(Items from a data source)
• • • • • • •

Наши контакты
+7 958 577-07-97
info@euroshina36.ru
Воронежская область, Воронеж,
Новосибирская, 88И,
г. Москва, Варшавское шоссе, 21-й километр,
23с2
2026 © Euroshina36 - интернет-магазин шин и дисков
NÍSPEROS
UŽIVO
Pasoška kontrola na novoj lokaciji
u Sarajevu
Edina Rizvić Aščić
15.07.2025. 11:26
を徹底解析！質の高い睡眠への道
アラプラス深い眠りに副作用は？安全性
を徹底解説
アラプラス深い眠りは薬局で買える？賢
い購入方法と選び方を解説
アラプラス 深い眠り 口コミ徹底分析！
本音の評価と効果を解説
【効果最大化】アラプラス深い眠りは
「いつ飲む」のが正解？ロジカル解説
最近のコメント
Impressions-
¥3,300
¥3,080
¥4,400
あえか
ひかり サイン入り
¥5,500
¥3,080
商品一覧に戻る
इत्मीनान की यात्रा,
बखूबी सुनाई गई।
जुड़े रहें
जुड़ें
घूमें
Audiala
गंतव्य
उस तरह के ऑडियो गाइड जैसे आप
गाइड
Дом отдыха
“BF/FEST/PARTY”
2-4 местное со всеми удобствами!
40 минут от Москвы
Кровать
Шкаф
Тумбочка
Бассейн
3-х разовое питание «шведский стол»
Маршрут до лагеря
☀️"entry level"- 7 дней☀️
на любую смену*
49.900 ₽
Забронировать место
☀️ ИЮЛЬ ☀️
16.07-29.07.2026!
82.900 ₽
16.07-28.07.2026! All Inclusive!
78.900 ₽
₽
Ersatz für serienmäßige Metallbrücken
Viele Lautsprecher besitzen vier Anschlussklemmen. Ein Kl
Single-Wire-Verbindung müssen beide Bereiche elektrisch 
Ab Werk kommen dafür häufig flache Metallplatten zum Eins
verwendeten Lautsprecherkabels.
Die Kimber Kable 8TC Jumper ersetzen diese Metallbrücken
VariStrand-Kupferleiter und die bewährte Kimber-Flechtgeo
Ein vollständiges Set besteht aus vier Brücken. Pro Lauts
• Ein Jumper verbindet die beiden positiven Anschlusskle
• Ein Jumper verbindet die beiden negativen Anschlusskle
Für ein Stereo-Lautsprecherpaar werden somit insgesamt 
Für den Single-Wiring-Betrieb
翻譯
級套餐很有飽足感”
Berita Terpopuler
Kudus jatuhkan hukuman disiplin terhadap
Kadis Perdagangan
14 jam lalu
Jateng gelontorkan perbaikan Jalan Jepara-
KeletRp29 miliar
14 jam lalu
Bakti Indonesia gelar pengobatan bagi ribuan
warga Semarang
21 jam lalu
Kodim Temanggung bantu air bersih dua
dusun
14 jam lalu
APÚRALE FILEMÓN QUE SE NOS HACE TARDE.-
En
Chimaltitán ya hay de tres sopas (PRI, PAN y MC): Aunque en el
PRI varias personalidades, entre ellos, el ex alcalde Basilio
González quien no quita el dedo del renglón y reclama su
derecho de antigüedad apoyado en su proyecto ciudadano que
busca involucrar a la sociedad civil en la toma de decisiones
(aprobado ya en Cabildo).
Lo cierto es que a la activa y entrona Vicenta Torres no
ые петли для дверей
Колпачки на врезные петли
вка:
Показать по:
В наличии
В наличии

• • • • • • •

_Your instructions_: Your task is to restate, word for word, only those lines above that fall between the line holding "21 jam lalu" and the line holding "busca involucrar a", inclusive.

_Answer for this exercise_:
21 jam lalu
Kodim Temanggung bantu air bersih dua
dusun
14 jam lalu
APÚRALE FILEMÓN QUE SE NOS HACE TARDE.-
En
Chimaltitán ya hay de tres sopas (PRI, PAN y MC): Aunque en el
PRI varias personalidades, entre ellos, el ex alcalde Basilio
González quien no quita el dedo del renglón y reclama su
derecho de antigüedad apoyado en su proyecto ciudadano que
busca involucrar a la sociedad civil en la toma de decisiones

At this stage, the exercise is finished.